--- Material to process ---

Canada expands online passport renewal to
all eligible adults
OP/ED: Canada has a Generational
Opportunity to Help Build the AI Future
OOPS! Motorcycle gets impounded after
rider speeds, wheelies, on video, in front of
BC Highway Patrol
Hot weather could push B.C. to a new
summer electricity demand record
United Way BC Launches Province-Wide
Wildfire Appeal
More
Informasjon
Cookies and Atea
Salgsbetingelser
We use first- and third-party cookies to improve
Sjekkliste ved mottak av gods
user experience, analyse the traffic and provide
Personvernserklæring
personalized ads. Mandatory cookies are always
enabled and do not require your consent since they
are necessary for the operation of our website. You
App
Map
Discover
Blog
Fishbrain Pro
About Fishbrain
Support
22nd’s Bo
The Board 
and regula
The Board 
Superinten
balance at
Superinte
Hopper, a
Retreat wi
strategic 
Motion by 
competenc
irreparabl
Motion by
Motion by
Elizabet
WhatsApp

---
--- Material to process ---

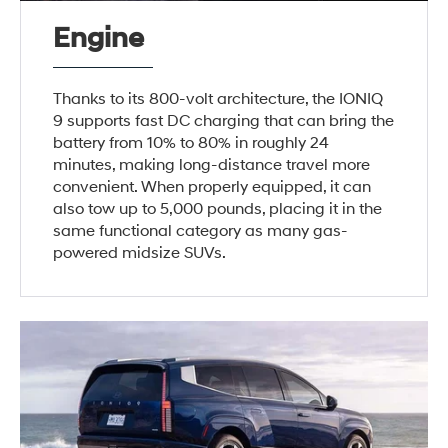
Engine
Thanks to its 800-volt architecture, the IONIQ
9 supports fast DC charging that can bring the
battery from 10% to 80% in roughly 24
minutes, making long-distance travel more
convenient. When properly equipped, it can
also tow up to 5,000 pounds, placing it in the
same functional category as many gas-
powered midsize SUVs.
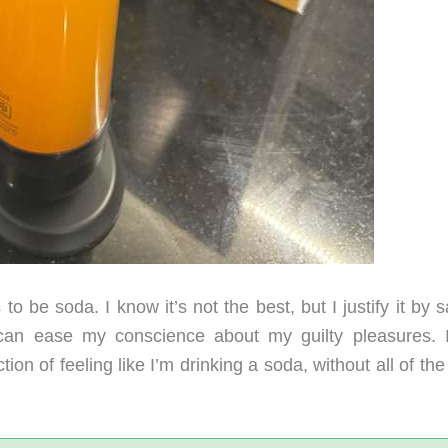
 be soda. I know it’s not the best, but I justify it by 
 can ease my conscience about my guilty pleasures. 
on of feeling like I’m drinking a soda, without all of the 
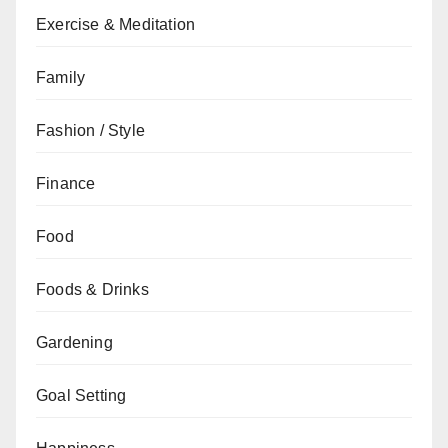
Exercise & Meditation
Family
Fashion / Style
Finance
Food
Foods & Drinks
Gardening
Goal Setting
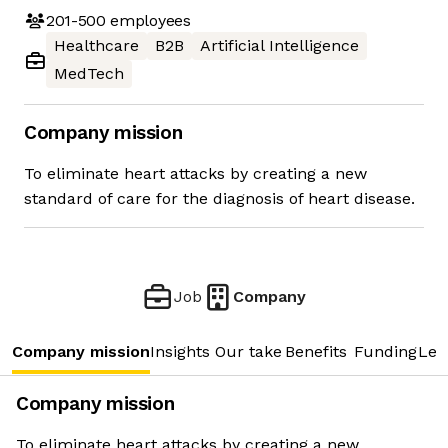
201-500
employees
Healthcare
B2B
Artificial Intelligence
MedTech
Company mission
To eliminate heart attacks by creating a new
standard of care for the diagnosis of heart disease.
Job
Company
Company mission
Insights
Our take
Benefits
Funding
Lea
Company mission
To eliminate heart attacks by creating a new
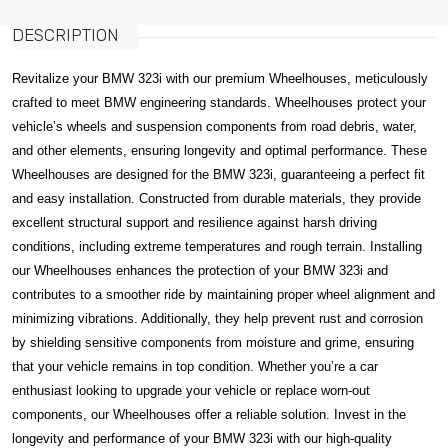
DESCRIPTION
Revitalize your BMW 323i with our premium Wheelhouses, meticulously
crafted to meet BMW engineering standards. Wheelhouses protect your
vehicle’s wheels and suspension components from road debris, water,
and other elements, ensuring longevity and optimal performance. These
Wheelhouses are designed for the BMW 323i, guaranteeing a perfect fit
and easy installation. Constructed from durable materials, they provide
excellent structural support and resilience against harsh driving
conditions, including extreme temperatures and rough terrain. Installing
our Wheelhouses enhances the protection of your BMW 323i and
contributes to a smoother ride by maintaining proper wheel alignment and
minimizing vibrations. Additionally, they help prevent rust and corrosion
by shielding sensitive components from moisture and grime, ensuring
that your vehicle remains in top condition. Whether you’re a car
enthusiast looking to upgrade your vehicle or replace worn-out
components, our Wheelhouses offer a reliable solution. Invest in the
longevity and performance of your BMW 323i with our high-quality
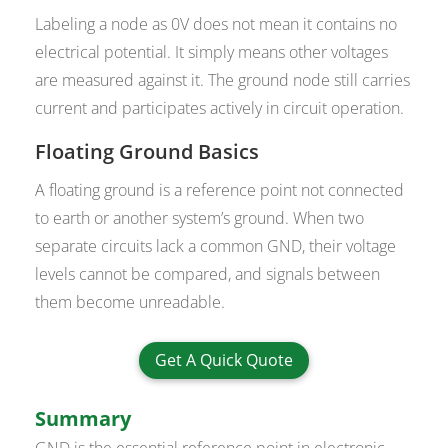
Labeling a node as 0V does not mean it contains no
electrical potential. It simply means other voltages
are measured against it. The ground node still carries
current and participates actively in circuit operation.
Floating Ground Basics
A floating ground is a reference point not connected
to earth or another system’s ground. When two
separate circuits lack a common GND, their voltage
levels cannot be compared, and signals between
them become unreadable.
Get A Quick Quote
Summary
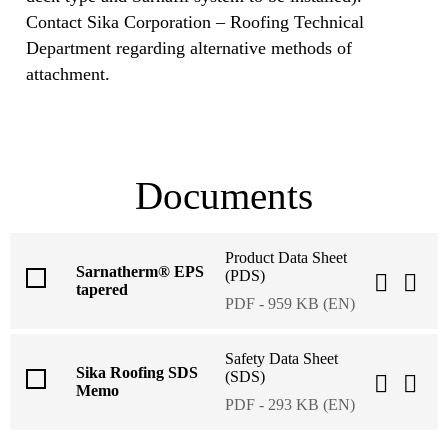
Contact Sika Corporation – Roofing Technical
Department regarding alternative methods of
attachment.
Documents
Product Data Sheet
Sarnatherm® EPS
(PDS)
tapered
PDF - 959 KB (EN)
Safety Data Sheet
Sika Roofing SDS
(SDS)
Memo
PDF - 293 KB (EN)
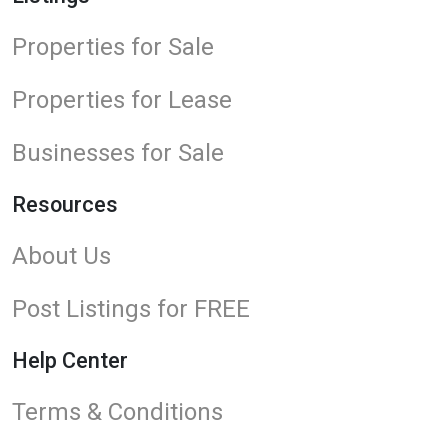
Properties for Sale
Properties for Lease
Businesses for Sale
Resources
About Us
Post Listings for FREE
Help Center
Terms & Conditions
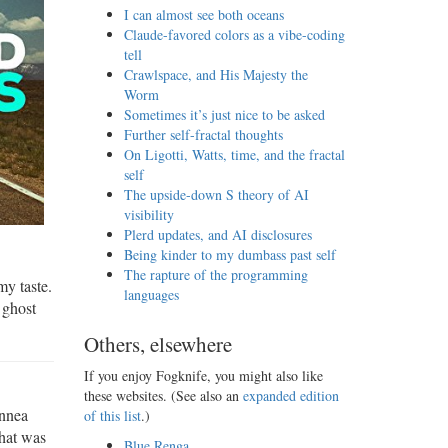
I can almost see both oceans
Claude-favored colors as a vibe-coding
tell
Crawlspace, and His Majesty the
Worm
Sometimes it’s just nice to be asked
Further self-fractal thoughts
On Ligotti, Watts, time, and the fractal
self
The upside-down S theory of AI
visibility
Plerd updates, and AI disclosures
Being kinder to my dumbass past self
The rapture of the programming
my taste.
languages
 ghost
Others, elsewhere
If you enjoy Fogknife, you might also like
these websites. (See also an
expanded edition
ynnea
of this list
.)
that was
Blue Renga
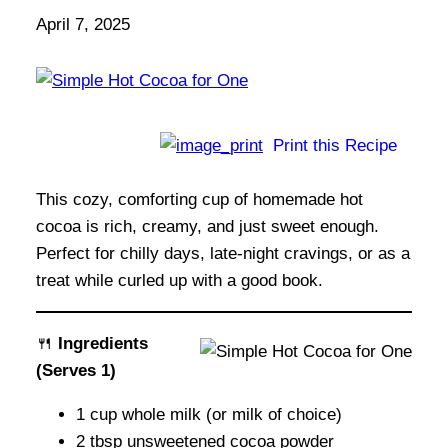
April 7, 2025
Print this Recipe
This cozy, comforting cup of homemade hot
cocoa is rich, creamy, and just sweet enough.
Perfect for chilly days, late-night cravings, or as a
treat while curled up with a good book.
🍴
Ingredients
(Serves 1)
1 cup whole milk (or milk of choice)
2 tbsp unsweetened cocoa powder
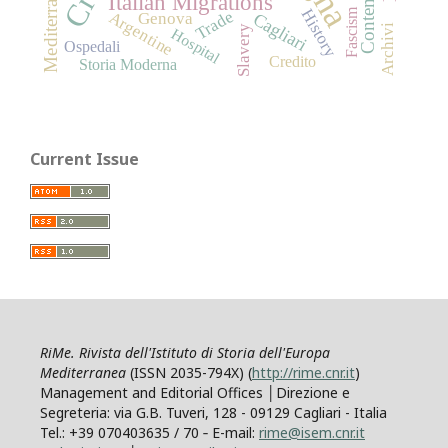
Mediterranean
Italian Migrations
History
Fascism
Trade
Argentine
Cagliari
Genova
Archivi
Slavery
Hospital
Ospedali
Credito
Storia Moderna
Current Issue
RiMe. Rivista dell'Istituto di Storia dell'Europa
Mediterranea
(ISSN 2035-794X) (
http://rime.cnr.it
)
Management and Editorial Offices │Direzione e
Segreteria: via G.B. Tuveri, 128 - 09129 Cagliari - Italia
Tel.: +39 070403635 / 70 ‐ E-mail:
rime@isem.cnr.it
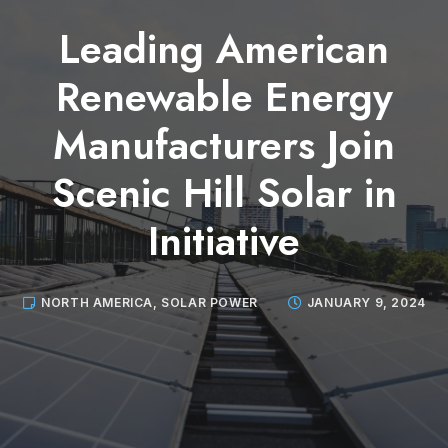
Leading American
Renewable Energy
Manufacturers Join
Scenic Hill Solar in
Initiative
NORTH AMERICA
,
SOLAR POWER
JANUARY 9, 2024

---

What you need to do: Only the lines above from the one with "electrical potential. It" to the one with "Sometimes it’s just nice to be asked" should be printed, both included and exactly as written; no picture belongs in the copy.

Response area:
electrical potential. It simply means other voltages
are measured against it. The ground node still carries
current and participates actively in circuit operation.
Floating Ground Basics
A floating ground is a reference point not connected
to earth or another system’s ground. When two
separate circuits lack a common GND, their voltage
levels cannot be compared, and signals between
them become unreadable.
Get A Quick Quote
Summary
Contact Sika Corporation – Roofing Technical
Department regarding alternative methods of
attachment.
Documents
Product Data Sheet
Sarnatherm® EPS
(PDS)
tapered
PDF - 959 KB (EN)
Safety Data Sheet
Sika Roofing SDS
(SDS)
Memo
PDF - 293 KB (EN)
Properties for Sale
Properties for Lease
Businesses for Sale
Resources
About Us
Post Listings for FREE
Help Center
Terms & Conditions
I can almost see both oceans
Claude-favored colors as a vibe-coding
tell
Crawlspace, and His Majesty the
Worm
Sometimes it’s just nice to be asked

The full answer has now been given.